Taktikews.com, Pringsewu – Pemerintah Kabupaten Pringsewu resmi mengawali aktivitas kerja tahun 2026 dengan menggelar apel perdana di Lapangan Pemkab Pringsewu, Jumat (2/1/2026). Apel tersebut dipimpin langsung oleh Bupati Pringsewu, Riyanto Pamungkas, dan menjadi momentum penegasan komitmen peningkatan kinerja aparatur sipil negara.
Kegiatan ini dihadiri Wakil Bupati Pringsewu Umi Laila, Sekretaris Daerah M. Andi Purwanto, serta seluruh jajaran pejabat struktural dan fungsional di lingkungan Pemerintah Kabupaten Pringsewu.

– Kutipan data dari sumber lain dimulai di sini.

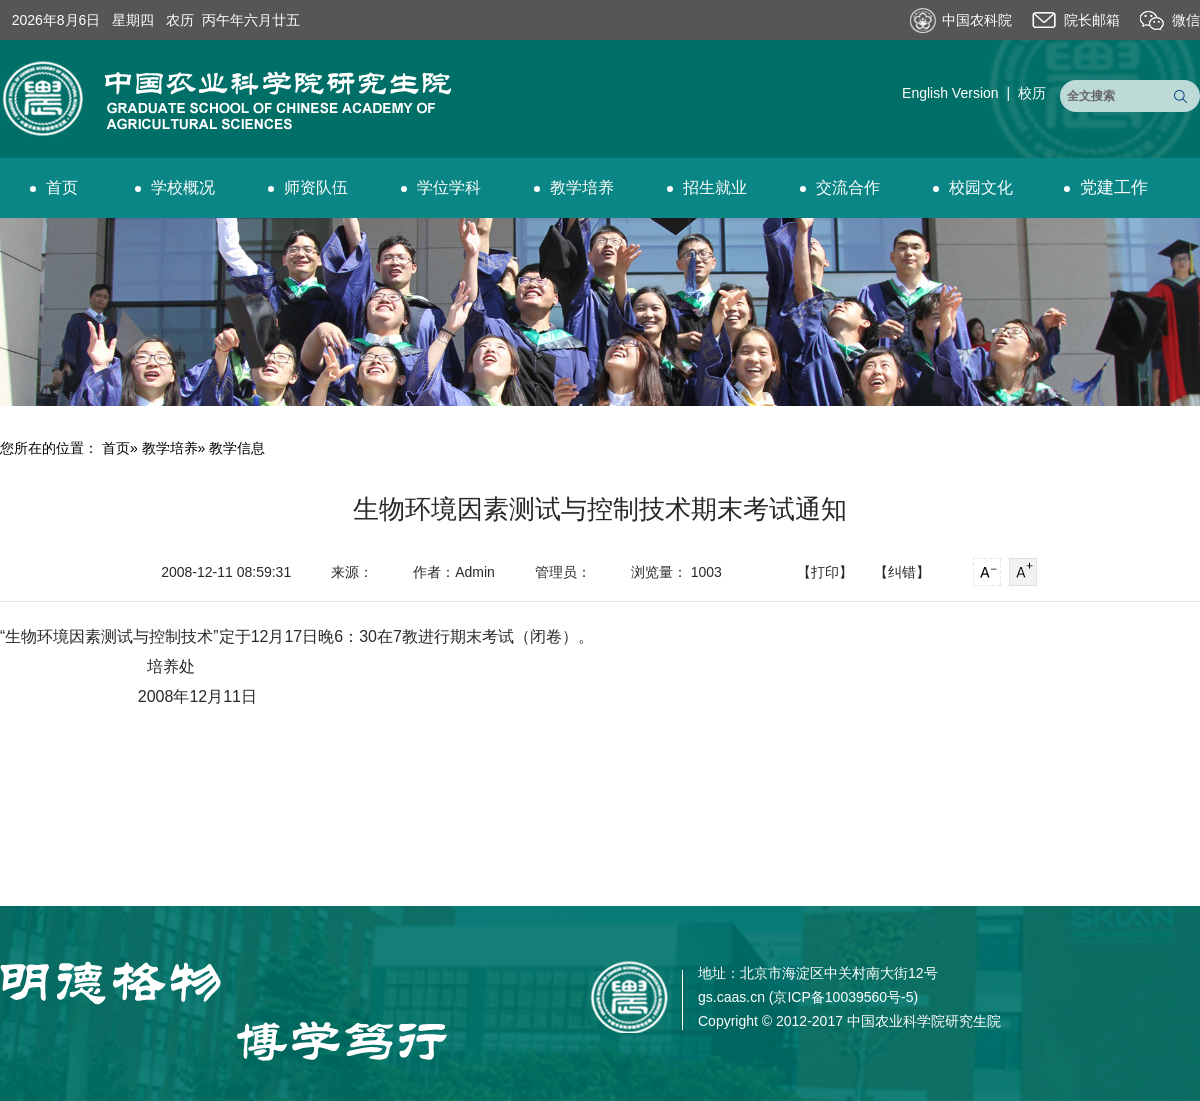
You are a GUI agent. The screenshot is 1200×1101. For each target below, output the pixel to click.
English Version (950, 93)
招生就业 (707, 187)
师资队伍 (308, 187)
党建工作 (1106, 187)
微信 (1186, 20)
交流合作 (840, 187)
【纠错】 (902, 572)
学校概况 (175, 187)
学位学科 (441, 187)
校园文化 (973, 187)
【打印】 (825, 572)
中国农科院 (977, 20)
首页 (54, 187)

Dalam apel tersebut, Bupati Riyanto Pamungkas secara simbolis menyerahkan petikan Surat Keputusan (SK) kepada 34 Pegawai Pemerintah dengan Perjanjian Kerja (PPPK) yang kembali diangkat, serta 456 PPPK paruh waktu.
Riyanto menegaskan bahwa penerimaan SK bukanlah sekadar formalitas administrasi, melainkan titik awal tanggung jawab besar dalam melayani masyarakat.
“Status sebagai ASN, termasuk PPPK paruh waktu, harus dibarengi dengan etos kerja yang profesional, berintegritas, dan disiplin. Pelayanan publik adalah prioritas utama,” tegasnya.
Ia juga menepis anggapan bahwa status paruh waktu membatasi kontribusi kinerja. Menurutnya, pemerintah daerah menilai pegawai berdasarkan dedikasi, loyalitas, dan hasil kerja nyata, bukan dari status kepegawaian semata.
“Buktikan bahwa saudara mampu bekerja maksimal, jujur, dan bertanggung jawab. Kesempatan ini adalah ruang pembuktian,” ujar Bupati.
Lebih lanjut, Riyanto mengungkapkan bahwa roda pemerintahan dan pembangunan di Pringsewu selama ini berjalan cukup stabil meski dihadapkan pada berbagai keterbatasan anggaran dan sumber daya. Kondisi tersebut, kata dia, justru harus menjadi motivasi untuk berinovasi dan meningkatkan kualitas pelayanan.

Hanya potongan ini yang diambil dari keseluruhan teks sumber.